|Source||CMES: Computer Modeling in Engineering & Sciences, Vol. 109, No. 5, pp. 447-479, 2015|
|Download||Full length paper in PDF format. Size = 1,367,057 bytes|
|Keywords||Shape rolling, thermo-mechanics, meshless, radial basis functions, strong form, deformation, steel.|
The aim of this paper is to demonstrate the use of the novel Local Radial Basis Function Collocation Method (LRBFCM) [Šarler and Vertnik (2006)] in an industrial coupled thermo-mechanical problem of hot shape rolling of steel. The physical concept of such a large deformation problem is based on a two dimensional traveling slice model [Glowacki (2005)], which assumes deformation and heat flow only in the perpendicular direction to rolling. The solution is performed based on strong formulation.

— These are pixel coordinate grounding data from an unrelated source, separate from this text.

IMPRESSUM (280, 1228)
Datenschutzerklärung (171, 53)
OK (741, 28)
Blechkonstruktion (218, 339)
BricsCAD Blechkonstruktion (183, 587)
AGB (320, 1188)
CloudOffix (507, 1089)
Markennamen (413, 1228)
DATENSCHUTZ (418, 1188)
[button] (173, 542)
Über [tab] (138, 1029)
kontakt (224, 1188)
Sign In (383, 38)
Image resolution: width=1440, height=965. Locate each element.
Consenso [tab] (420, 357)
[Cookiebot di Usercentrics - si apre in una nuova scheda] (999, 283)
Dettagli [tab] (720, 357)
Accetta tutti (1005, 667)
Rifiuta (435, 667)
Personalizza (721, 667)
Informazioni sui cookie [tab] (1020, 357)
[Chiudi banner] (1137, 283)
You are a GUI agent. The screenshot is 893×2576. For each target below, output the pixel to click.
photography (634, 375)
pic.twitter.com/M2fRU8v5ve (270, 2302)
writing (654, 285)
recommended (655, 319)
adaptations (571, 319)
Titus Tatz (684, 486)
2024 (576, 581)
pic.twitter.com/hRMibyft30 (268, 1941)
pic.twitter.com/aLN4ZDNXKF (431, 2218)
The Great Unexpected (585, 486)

Elliptic Node Generation (ENG) is applied to reposition the nodes over a slice when necessary in order to sustain stability throughout the simulation. Coupled mechanical equilibrium steady Navier-Cauchy equations for a quasi-elastic material with temperature dependent material properties and the transient heat conduction equations are considered. The displacement and traction boundary conditions are assumed in the mechanical model and Dirichlet and Neumann boundary conditions in the thermal model, both specific for hot shape rolling. The solution procedure for mechanical model is based on local collocation on seven nodded influence domains with multiquadrics radial basis functions, augmented with the first order polynomials. Five nodded subdomains and explicit time-stepping are used in the thermal model. The elements of the thermomechanical LRBFCM model are tested on 3 different test cases: bending of a cantilever beam, compression and convective cooling. The results are compared with either FEM or analytical solution. The LRBFCM results of hot shape rolling of steel for a continuous 5 stand rolling mill are presented for the case of rolling of a rectangular billet from initial dimension 80 mm x 95 mm to a circular bar with a diameter of 60 mm. The advantage of the meshless method is in accuracy and straightforward node generation that does not require any polygonisation. The paper presents one of the increasingly emerging examples of the industrial use of LRBFCM.